По мере того как выяснились обстоятельства этого убийства, оно начинало все больше и больше интересовать публику, — но не меня, ибо, несмотря на всеобщее возбуждение, я предпочитал знать о нем по возможности меньше. Однако мне было известно, что против предполагаемого убийцы выдвинуто обвинение в предумышленном убийстве и что он заключен в Ньюгет, где и ожидает суда. Мне было известно также, что его процесс перенесен на следующую сессию Центрального суда по уголовным делам, ибо общее предубеждение против преступника было слишком велико, а времени для подготовки защиты оставалось недостаточно. Возможно, я слышал также (хотя далеко в этом не уверен), когда именно должна была начаться эта сессия.
Моя гостиная, спальня и гардеробная расположены на одном этаже. В последнюю можно войти только через спальню.

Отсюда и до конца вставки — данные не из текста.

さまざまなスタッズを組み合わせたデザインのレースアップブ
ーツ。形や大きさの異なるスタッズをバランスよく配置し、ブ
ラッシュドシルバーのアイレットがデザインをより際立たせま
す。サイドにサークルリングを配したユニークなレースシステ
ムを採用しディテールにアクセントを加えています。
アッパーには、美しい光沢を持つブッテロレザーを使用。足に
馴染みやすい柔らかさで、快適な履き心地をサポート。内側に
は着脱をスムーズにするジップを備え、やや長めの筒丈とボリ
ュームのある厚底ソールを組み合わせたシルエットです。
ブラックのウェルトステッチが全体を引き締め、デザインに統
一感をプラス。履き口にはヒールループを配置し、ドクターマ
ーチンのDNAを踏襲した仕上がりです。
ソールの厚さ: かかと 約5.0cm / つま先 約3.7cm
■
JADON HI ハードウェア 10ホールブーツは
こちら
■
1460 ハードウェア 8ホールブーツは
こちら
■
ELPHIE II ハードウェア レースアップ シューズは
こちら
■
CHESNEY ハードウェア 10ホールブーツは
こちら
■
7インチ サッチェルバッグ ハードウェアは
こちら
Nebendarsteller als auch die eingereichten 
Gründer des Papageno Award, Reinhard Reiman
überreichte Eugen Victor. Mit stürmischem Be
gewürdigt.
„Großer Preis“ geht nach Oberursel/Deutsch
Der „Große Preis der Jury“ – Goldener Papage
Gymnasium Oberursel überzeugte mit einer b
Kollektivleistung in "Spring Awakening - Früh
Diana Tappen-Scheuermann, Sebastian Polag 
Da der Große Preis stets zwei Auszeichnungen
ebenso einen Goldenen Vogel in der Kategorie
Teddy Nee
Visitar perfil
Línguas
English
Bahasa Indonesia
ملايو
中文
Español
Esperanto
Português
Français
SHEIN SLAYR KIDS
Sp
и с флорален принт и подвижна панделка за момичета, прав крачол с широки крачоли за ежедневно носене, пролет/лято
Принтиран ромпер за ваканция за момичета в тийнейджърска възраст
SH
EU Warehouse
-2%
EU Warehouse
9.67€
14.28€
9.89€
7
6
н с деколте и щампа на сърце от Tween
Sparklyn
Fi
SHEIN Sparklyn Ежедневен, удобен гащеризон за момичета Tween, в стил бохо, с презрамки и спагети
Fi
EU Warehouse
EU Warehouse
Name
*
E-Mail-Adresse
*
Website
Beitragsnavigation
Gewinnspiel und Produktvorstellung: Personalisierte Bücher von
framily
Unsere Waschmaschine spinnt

Правда, прежде она сообщалась с лестницей, но поперек этой двери уже несколько лет назад были проложены трубы к ванной. Дверь в связи с этими переделками была наглухо заколочена и затянута холстом.
Как-то поздно вечером я стоял в спальне, отдавая последние распоряжения слуге. Лицо мое было обращено к единственной двери, через которую можно попасть в гардеробную, и дверь эта была закрыта. Слуга стоял к ней спиной. Разговаривая с ним, я вдруг заметил, что дверь приоткрылась и из нее выглянул какой-то человек, настойчиво и таинственно поманивший меня к себе. Это был второй из двух мужчин, которых я видел на Пикадилли, — тот, чье лицо напоминало цветом плохо очищенный воск.
Поманив меня, он попятился и закрыл за собой дверь. Ровно через столько секунд, сколько мне потребовалось, чтобы пересечь спальню, я распахнул дверь гардеробной и заглянул туда. В руке я держал зажженную свечу. У меня не было внутреннего убеждения, что я увижу в гардеробной моего неожиданного посетителя, и действительно его там не оказалось.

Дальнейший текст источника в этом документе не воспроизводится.